Skaller started the discussion with a rerefence to Geodel, which he did 
not attempt to use in a technically correct way. I think it would be 
beneficial for this discussion to move away from explicit references to 
Goedel.

We seem to be talking about two things:

a) Expressiveness of a type system vs. decidability of type-checking.

The main point is that the more expressive the type system the harder it 
is to check types.

b) Safety guarantees for well-typed programs

A typical safety guarantee is expressed with the Preservation Lemma 
("Types are preserved during evaluation") and Progress Lemma ("A typed 
program is either a value or has a next evaluation step"). Together 
these two imply, e.g., that there won't be a segmentation fault.

I think to some extent (b) is what skaller calls "soundness".

If I read skaller correctly, he made three points (please correct me if 
not):

1) The safety properties of well-typed programs in C are none,
but Ocaml is not much better either, since it just pretends that 
exceptions are safe. Therefore, to at least some degree the slogan "the 
Ocaml type system guarantees safety" is not entirely and honestly true.

2) Morally inferior languages such as C and Python are popular because 
people are not willing to write programs with their hands tied to their 
backs by a typing system.

3) Skaller would rather have poor safety guarantees than an inexpressive 
type system that ties his hands.

Goedel is dragged in only because his theorems tell us that the perfect 
world does not exist, i.e., we cannot have decidable type checking of a 
very expressive type system which also has sane safety properties.

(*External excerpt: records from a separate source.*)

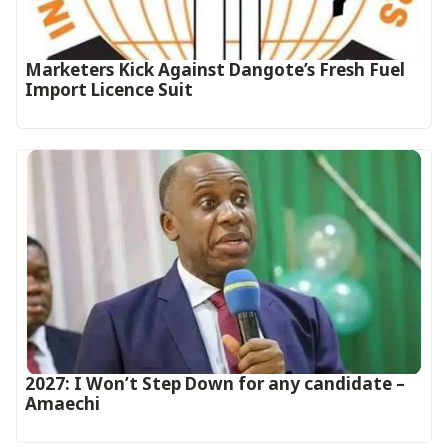
Marketers Kick Against Dangote’s Fresh Fuel
Import Licence Suit
2027: I Won’t Step Down for any candidate –
Amaechi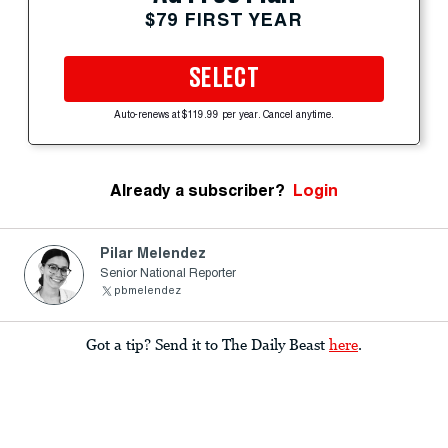
$79 FIRST YEAR
SELECT
Auto-renews at $119.99 per year. Cancel anytime.
Already a subscriber?
Login
Pilar Melendez
Senior National Reporter
pbmelendez
Got a tip? Send it to The Daily Beast
here
.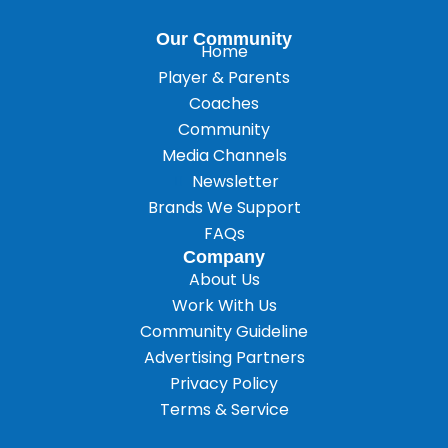
Our Community
Home
Player & Parents
Coaches
Community
Media Channels
Newsletter
Brands We Support
FAQs
Company
About Us
Work With Us
Community Guideline
Advertising Partners
Privacy Policy
Terms & Service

Leaving Goedel aside for a moment, we can ask what a good practical 
combination of expressiveness and safety would be. We have to give up at 
least one of the three desired properties (expressiveness, decidability 
of type checking, safety). Various languages make various choices, as 
was already mentioned in this thread. Let me just say that the choice 
made by C, i.e., to give up both expressiveness and safety in return for 
easy type-checking is not as crazy as it may sound (imagine it's 1970, 
your computer has 4kb of memory, everybody around you thinks of types as 
hints to compilers about how many bytes of storage a variable will take, 
and Martin-Lof is just an obscure Scandinavian mathematician and/or 
philosopher that real programmers never heard of).

It seems to me that the evolution of theory-backed languages such as ML 
and Haskell is reaching a point where people are willing to give up 
decidability of type-checking (Haskell has done it). Skaller seems to 
think that the only option is to give up safety, as well, with which I 
disagree. We need _controlled_ unsafety.

My position is this:

i) Insist on good safety properties. If a program compiles without any 
"ifs" and "buts", then it is safe (whatever that means). It the compiler 
thinks the program might be unsafe it should try to compile anyhow, and 
tell us why precisely it thinks it might be unsafe.

ii) Give programmers very expressive type systems so that they can write 
things like

    div : int * {x : int | not (x = 0)} -> int

and much more.

iii) Of course, by combining i) and ii) we must then give up 
decidability of type-checking. We can compensate for that loss by 
_making compilers more interactive_. The current model, where a compiler 
either succeeds on its own or fails completely, is not going to take us 
much further. People from the automated theorem proving community learnt 
a while ago that the interaction between the human and the computer is 
the way to go.

A compiler should be able to take hints on how to check types. The 
result of compilation should be one of:

- everything is ok

- the program contains a grave typing error which prevents
   the compiler from emitting sane code, compilation is aborted

- the compiler generates sane code but also emits a list of assertions
   which need to be checked (by humans or otherwise) in order to
   guarantee safety

If we had compilers like that, they would greatly encourage good 
programming practices.

You can read the above as my manifesto, if you wish.